Thanks to acquisitions in 2014 and 2015.
Soilbuild Business Space REIT (Soilbuild REIT) enjoyed a steady end to its 2015 financial year, as it posted a full year net property income (NPI) of about $67.78m. This is a 18.2% YoY leap from FY14’s $57.36m, while 4Q15 NPI showed a 17.1% YoY hike to $17.5m.
According to a report by OCBC, the growth was due to 2014 and 2015 acquisitions, though offset by raised finance expenses and managers fees.
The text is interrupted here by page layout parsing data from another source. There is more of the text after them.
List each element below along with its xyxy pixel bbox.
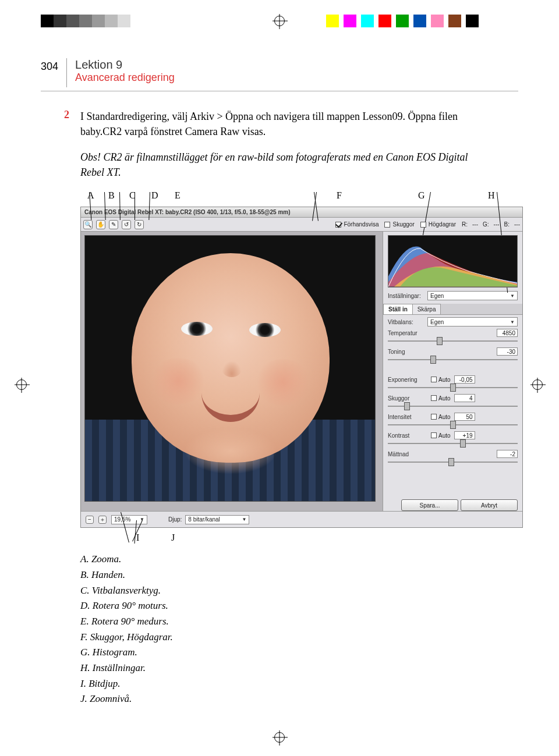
color-swatch [413, 15, 426, 27]
exposure-label: Exponering [388, 377, 427, 383]
lesson-title: Lektion 9 [75, 58, 175, 72]
highlights-checkbox[interactable]: Högdagrar [420, 221, 456, 228]
contrast-label: Kontrast [388, 432, 427, 439]
note-text: Obs! CR2 är filnamnstillägget för en raw… [80, 150, 488, 180]
page-number: 304 [41, 58, 67, 87]
hand-tool-icon[interactable]: ✋ [96, 220, 105, 229]
step-text: I Standardredigering, välj Arkiv > Öppna… [80, 109, 483, 139]
cancel-button[interactable]: Avbryt [461, 499, 518, 511]
color-swatch [41, 15, 54, 27]
callout-H: H [488, 190, 495, 201]
shadows-value[interactable]: 4 [454, 394, 475, 402]
shadows-checkbox[interactable]: Skuggor [384, 221, 414, 228]
callout-E: E [175, 190, 181, 201]
auto-label: Auto [438, 432, 451, 439]
auto-label: Auto [438, 395, 451, 402]
auto-label: Auto [438, 377, 451, 383]
callout-J: J [171, 533, 175, 543]
color-swatch [344, 15, 356, 27]
color-swatch [118, 15, 130, 27]
saturation-value[interactable]: -2 [497, 450, 518, 458]
legend-B: B. Handen. [80, 568, 518, 583]
wb-select[interactable]: Egen [427, 317, 518, 326]
saturation-label: Mättnad [388, 451, 427, 457]
minus-icon: − [88, 516, 91, 523]
checkbox-icon[interactable] [431, 377, 437, 382]
color-swatch [431, 15, 444, 27]
legend-E: E. Rotera 90° medurs. [80, 615, 518, 629]
white-balance-tool-icon[interactable]: ✎ [109, 220, 118, 229]
page-header: 304 Lektion 9 Avancerad redigering [41, 58, 518, 87]
exposure-value[interactable]: -0,05 [454, 375, 475, 384]
exposure-slider[interactable] [388, 385, 518, 391]
window-footer: − ＋ 19,5% Djup: 8 bitar/kanal [81, 511, 522, 527]
settings-value: Egen [430, 293, 444, 299]
registration-mark-icon [16, 379, 27, 390]
r-value: --- [472, 221, 478, 228]
color-swatch [105, 15, 118, 27]
brightness-label: Intensitet [388, 414, 427, 420]
b-label: B: [504, 221, 510, 228]
step-2: 2 I Standardredigering, välj Arkiv > Öpp… [64, 109, 483, 139]
checkbox-icon [384, 222, 390, 228]
lesson-subtitle: Avancerad redigering [75, 72, 175, 84]
toolbar: 🔍 ✋ ✎ ↺ ↻ Förhandsvisa Skuggor Högdagrar… [81, 218, 522, 232]
checkbox-icon[interactable] [431, 414, 437, 420]
tint-value[interactable]: -30 [497, 347, 518, 356]
color-swatch [396, 15, 409, 27]
zoom-tool-icon[interactable]: 🔍 [83, 220, 93, 229]
g-value: --- [494, 221, 500, 228]
auto-label: Auto [438, 414, 451, 420]
checkbox-icon[interactable] [431, 432, 437, 438]
save-button[interactable]: Spara... [401, 499, 458, 511]
rotate-ccw-icon[interactable]: ↺ [122, 220, 131, 229]
tint-slider[interactable] [388, 357, 518, 363]
brightness-slider[interactable] [388, 422, 518, 428]
brightness-value[interactable]: 50 [454, 413, 475, 421]
tab-bar: Ställ in Skärpa [383, 304, 522, 315]
depth-select[interactable]: 8 bitar/kanal [185, 515, 249, 524]
preview-area [81, 232, 383, 511]
raw-preview-image [84, 235, 376, 502]
checkbox-icon[interactable] [431, 395, 437, 401]
saturation-slider[interactable] [388, 459, 518, 465]
legend-D: D. Rotera 90° moturs. [80, 599, 518, 613]
b-value: --- [514, 221, 520, 228]
r-label: R: [462, 221, 468, 228]
color-swatch [448, 15, 461, 27]
color-swatch [378, 15, 391, 27]
settings-label: Inställningar: [388, 293, 425, 299]
depth-label: Djup: [168, 516, 182, 523]
callout-row-top: A B C D E F G H [80, 190, 518, 207]
rotate-cw-icon[interactable]: ↻ [135, 220, 144, 229]
step-number: 2 [64, 109, 75, 139]
tint-label: Toning [388, 349, 427, 355]
tab-adjust[interactable]: Ställ in [383, 304, 413, 314]
checkbox-icon [420, 222, 426, 228]
contrast-slider[interactable] [388, 441, 518, 446]
depth-value: 8 bitar/kanal [188, 516, 220, 523]
shadows-slider[interactable] [388, 403, 518, 409]
preview-checkbox[interactable]: Förhandsvisa [335, 221, 378, 228]
tab-sharpen[interactable]: Skärpa [412, 304, 441, 314]
settings-panel: Inställningar: Egen Ställ in Skärpa Vitb… [383, 232, 522, 511]
callout-F: F [337, 190, 342, 201]
histogram [388, 235, 518, 288]
legend-F: F. Skuggor, Högdagrar. [80, 630, 518, 645]
temperature-value[interactable]: 4850 [497, 329, 518, 337]
wb-label: Vitbalans: [388, 319, 425, 325]
callout-D: D [151, 190, 158, 201]
color-swatch [54, 15, 66, 27]
settings-select[interactable]: Egen [427, 291, 518, 300]
legend-C: C. Vitbalansverktyg. [80, 584, 518, 598]
legend-I: I. Bitdjup. [80, 677, 518, 691]
registration-mark-icon [532, 379, 543, 390]
temperature-slider[interactable] [388, 338, 518, 344]
zoom-in-button[interactable]: ＋ [98, 516, 107, 524]
legend-G: G. Histogram. [80, 645, 518, 660]
zoom-out-button[interactable]: − [86, 516, 94, 524]
temperature-label: Temperatur [388, 330, 427, 336]
window-title: Canon EOS Digital Rebel XT: baby.CR2 (IS… [84, 209, 291, 215]
color-swatch [79, 15, 92, 27]
contrast-value[interactable]: +19 [454, 431, 475, 439]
Meanwhile, Soilbuild REIT seven lease renewals in Q4, amounting to 197,724 sqft of space. These were inked at a negative 6.6% rental reversion, reflecting a turbulent leasing environment amid a constrained macroeconomic landscape and supply concerns. Nevertheless, FY15 had a total of 568,671 sqft of renewed space at a positive rental reversion of 2.5%.
Occupancy dipped to 96.8% in Q4 from Q3’s 98.7% on back of higher vacancies at West Park BizCentral and Tuas Connection.
Soilbuild REIT initially had 14.9% of its leases (by NLA) expiring in 2016, but company management forward renewed 2.3% of this, leaving 12.6% for the rest of the year.